Described by developer Leikir Studio as a ‘couch game’, Wondershot is an intense top-down multiplayer game where players battle it out in a small and compact arena. The twist? You only have one shot, so make it count. If you miss your target the first time around, your options are limited; you can either pick up the ammo you lost, or steal your opponents’.
There are four different weapons to use whilst fighting for your life, each of which offers its own benefits. The hammer, as the only melee weapon, allows you to dash through walls; the bow automatically locks on to your enemy; the boomerang can be charged up in order to continue spinning on the spot; and the slingshot bounces three times before coming to a halt. Plenty of variety.
Wondershot offers a brief tutorial to ease players into the game, though this is more to introduce its gameplay mechanics, as opposed to its controls. The gameplay of Wondershot is fairly simple, and the controls reflect this. You can use the left analogue stick to move around or aim, the A button to attack, ZL to dodge roll, and ZR to lock your character in place for easier aiming. Simple controls make beating your friends just that little bit more amusing, after all.

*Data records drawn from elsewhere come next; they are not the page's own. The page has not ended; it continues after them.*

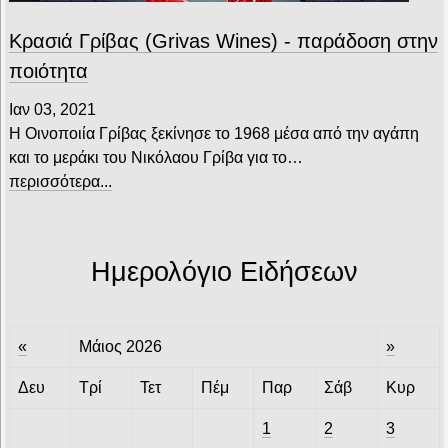
Κρασιά Γρίβας (Grivas Wines) - παράδοση στην
ποιότητα
Ιαν 03, 2021
Η Οινοποιία Γρίβας ξεκίνησε το 1968 μέσα από την αγάπη
και το μεράκι του Νικόλαου Γρίβα για το…
περισσότερα...
Ημερολόγιο Ειδήσεων
«
Μάιος 2026
»
Δευ
Τρί
Τετ
Πέμ
Παρ
Σάβ
Κυρ
1
2
3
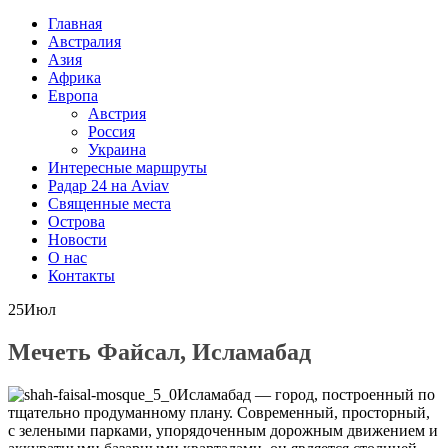
Главная
Австралия
Азия
Африка
Европа
Австрия
Россия
Украина
Интересные маршруты
Радар 24 на Aviav
Священные места
Острова
Новости
О нас
Контакты
25
Июл
Мечеть Файсал, Исламабад
Исламабад — город, построенный по
тщательно продуманному плану. Современный, просторный,
с зелеными парками, упорядоченным дорожным движением и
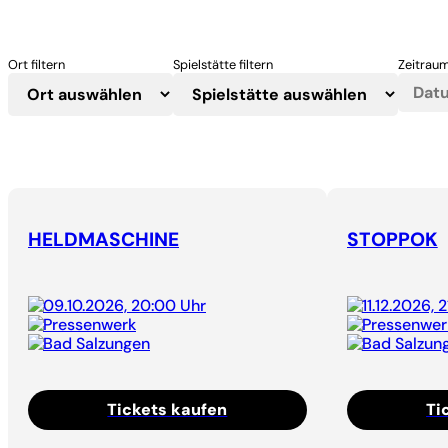
Ort filtern
Spielstätte filtern
Zeitraum
HELDMASCHINE
STOPPOK
09.10.2026, 20:00 Uhr
11.12.2026, 
Pressenwerk
Pressenwer
Bad Salzungen
Bad Salzun
Tickets kaufen
Ti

Speaking of friends, Wondershot is undoubtedly meant to be played with friends and family, but it can be enjoyed just as much as a single-player experience. While the infamous Multiplayer mode – where players compete to win the most rounds in the arena – takes centre stage, there are other modes for you to explore: Challenge, and Endless. Challenge Mode is the game’s only solo mode, featuring 45 different challenges to overcome, and players must use all kinds of different characters and weapons to achieve their goals. Endless Mode is self-explanatory; you face unending waves of enemies as a team, with dynamically-changing maps implemented for each wave. This is a pretty cool feature, and sets the game apart from its peers.

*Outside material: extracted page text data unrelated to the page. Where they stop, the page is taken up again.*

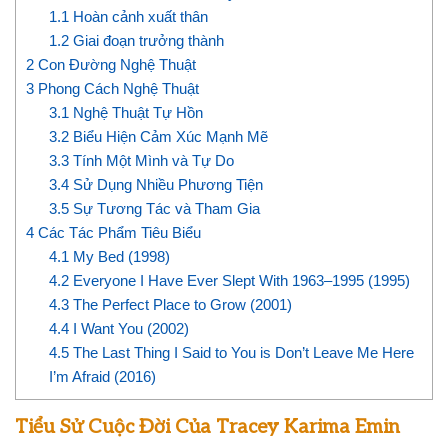
1.1
Hoàn cảnh xuất thân
1.2
Giai đoạn trưởng thành
2
Con Đường Nghệ Thuật
3
Phong Cách Nghệ Thuật
3.1
Nghệ Thuật Tự Hồn
3.2
Biểu Hiện Cảm Xúc Mạnh Mẽ
3.3
Tính Một Mình và Tự Do
3.4
Sử Dụng Nhiều Phương Tiện
3.5
Sự Tương Tác và Tham Gia
4
Các Tác Phẩm Tiêu Biểu
4.1
My Bed (1998)
4.2
Everyone I Have Ever Slept With 1963–1995 (1995)
4.3
The Perfect Place to Grow (2001)
4.4
I Want You (2002)
4.5
The Last Thing I Said to You is Don’t Leave Me Here
I’m Afraid (2016)
Tiểu Sử Cuộc Đời Của Tracey Karima Emin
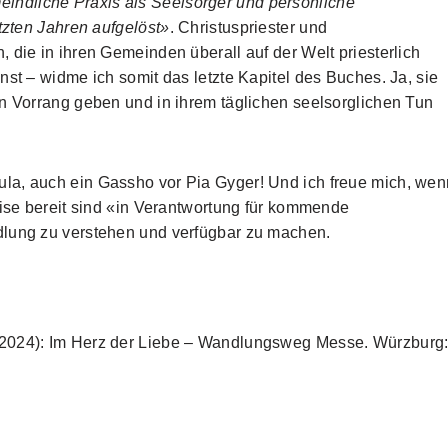
eindliche Praxis als Seelsorger und persönliche
tzten Jahren aufgelöst»
. Christuspriester und
 die in ihren Gemeinden überall auf der Welt priesterlich
nst – widme ich somit das letzte Kapitel des Buches. Ja, sie
en Vorrang geben und in ihrem täglichen seelsorglichen Tun
la, auch ein Gassho vor Pia Gyger! Und ich freue mich, wen
eise bereit sind «in Verantwortung für kommende
dlung zu verstehen und verfügbar zu machen.
(2024): Im Herz der Liebe – Wandlungsweg Messe. Würzburg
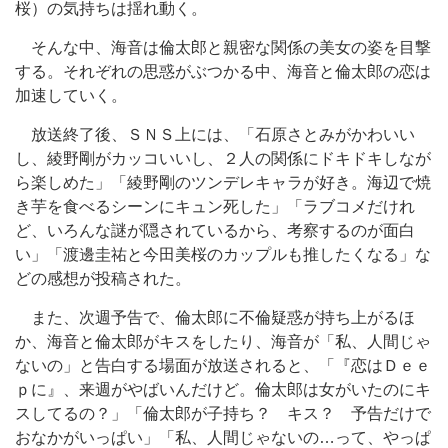
桜）の気持ちは揺れ動く。
そんな中、海音は倫太郎と親密な関係の美女の姿を目撃
する。それぞれの思惑がぶつかる中、海音と倫太郎の恋は
加速していく。
放送終了後、ＳＮＳ上には、「石原さとみがかわいい
し、綾野剛がカッコいいし、２人の関係にドキドキしなが
ら楽しめた」「綾野剛のツンデレキャラが好き。海辺で焼
き芋を食べるシーンにキュン死した」「ラブコメだけれ
ど、いろんな謎が隠されているから、考察するのが面白
い」「渡邊圭祐と今田美桜のカップルも推したくなる」な
どの感想が投稿された。
また、次週予告で、倫太郎に不倫疑惑が持ち上がるほ
か、海音と倫太郎がキスをしたり、海音が「私、人間じゃ
ないの」と告白する場面が放送されると、「『恋はＤｅｅ
ｐに』、来週がやばいんだけど。倫太郎は女がいたのにキ
スしてるの？」「倫太郎が子持ち？ キス？ 予告だけで
おなかがいっぱい」「私、人間じゃないの…って、やっぱ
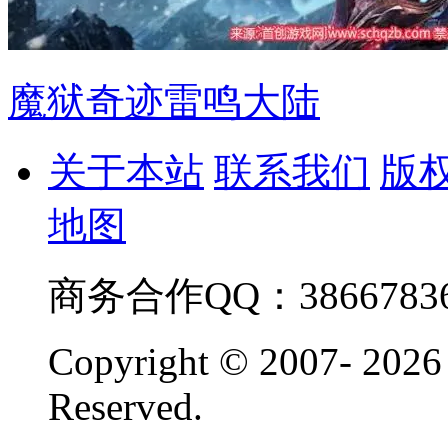
魔狱奇迹雷鸣大陆
关于本站
联系我们
版
地图
商务合作QQ：38667836
Copyright © 2007-
2026
Reserved.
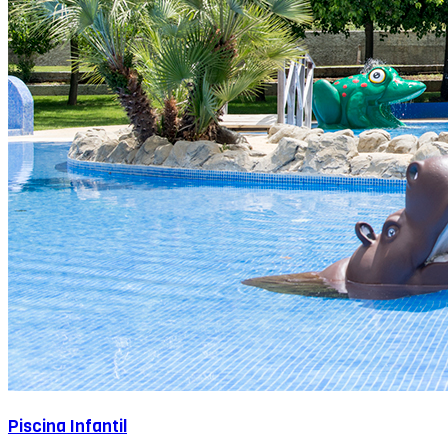
Piscina Infantil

There are four different characters to choose from, each with their own aesthetic styles. From a blue-haired assassin look-a-like to an armour-wearing youngster, there is some variety of appearance for players to enjoy. Sadly, this is the only variety offered, as each character possesses no further attributes to make them truly unique. There are no upgrade systems or skill trees, for instance, allowing for little growth or development. As such, you play only as an empty, generic avatar throughout your entire experience.

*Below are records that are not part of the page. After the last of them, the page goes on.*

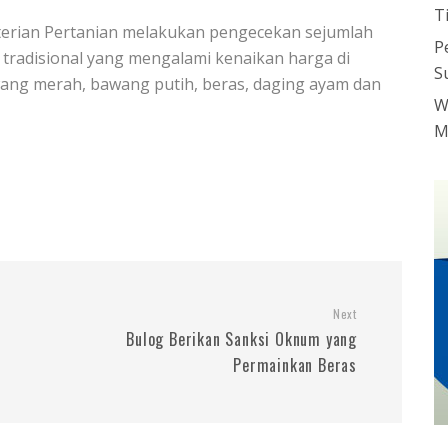
T
erian Pertanian melakukan pengecekan sejumlah
P
 tradisional yang mengalami kenaikan harga di
S
wang merah, bawang putih, beras, daging ayam dan
W
M
Next
Bulog Berikan Sanksi Oknum yang
Permainkan Beras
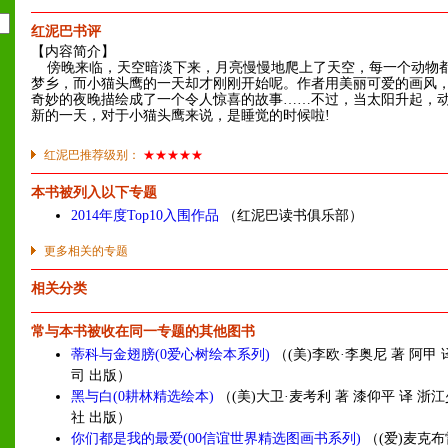
红泥巴书评
【内容简介】
傍晚来临，天空暗淡下来，月亮慢慢地爬上了天空，每一个动物
梦乡，而小猫头鹰的一天却才刚刚开始呢。作者用美丽可爱的画风
奇妙的夜晚描绘成了一个令人惊喜的故事……不过，当太阳升起，
新的一天，对于小猫头鹰来说，是睡觉的时候啦!
红泥巴推荐级别：
★★★★★
本书被列入以下专题
2014年度Top10入围作品
（红泥巴读书俱乐部）
更多相关的专题
相关分类
常与本书被收在同一专题的其他图书
蒂科与金翅膀(0爱心树绘本系列)
（(美)李欧·李奥尼 著 阿甲
司 出版）
黑与白(0耕林精选绘本)
（(美)大卫·麦考利 著 漆仰平 译 浙
社 出版）
你们都是我的最爱(00信谊世界精选图画书系列)
（(爱)麦克布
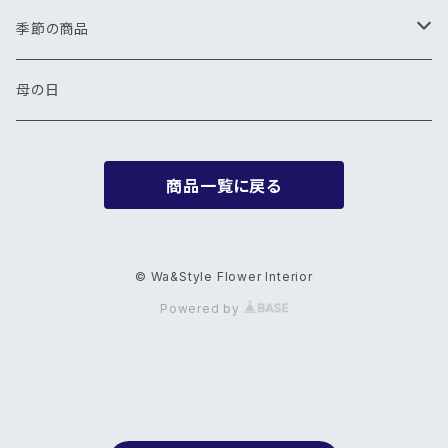
アレンジメント
花束
季節の商品
その他
アレンジメント
春
母の日
夏
商品一覧に戻る
秋
冬
© Wa&Style Flower Interior
Powered by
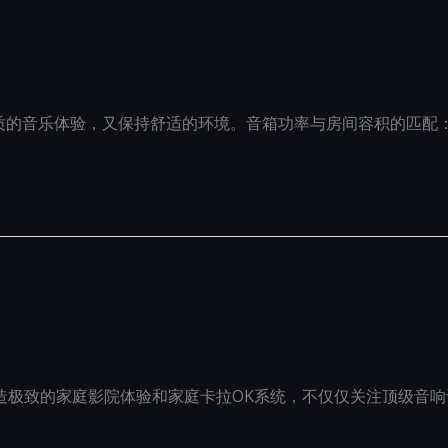
质的音乐体验，又保持舒适的环境。音箱功率与房间容积的匹配：
方案，旨在打造极致的家庭影院体验和家庭卡拉OK系统，不仅仅关注顶级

Though Wondershot‘s overall aesthetic is somewhat charming, it is let down by its simplistic graphics and lack of environment variables. I’d go so far as to say that the loading screens are perhaps the nicest-looking parts of the game, featuring Medieval-style cartoon graphics with a particular attention to detail. The game holds up pretty well on the performance side of things, though, with both docked and handheld having no noticeable issues.
Wondershot‘s audio design, too, celebrates players’ completion of particular in-game actions, such as landing a perfect shot or becoming victorious. For those of you who were fortunate enough to have spent your childhoods with a Game Boy in hand, and the distant sound of Ren & Stimpy playing on the TV, you will instantly recognise the game’s comic-like callouts.
Overall, despite its perks, Wondershot doesn’t offer a great deal in terms of gameplay variety. With no real progression of any kind, I found it difficult to stay engaged, making this a difficult title to recommend.
Wondershot is a fun game to play with friends and family, but that fun will expire after an hour or so of playing. It’s a shame that for a multiplayer game, the most fun can be had from the game’s single-player offerings.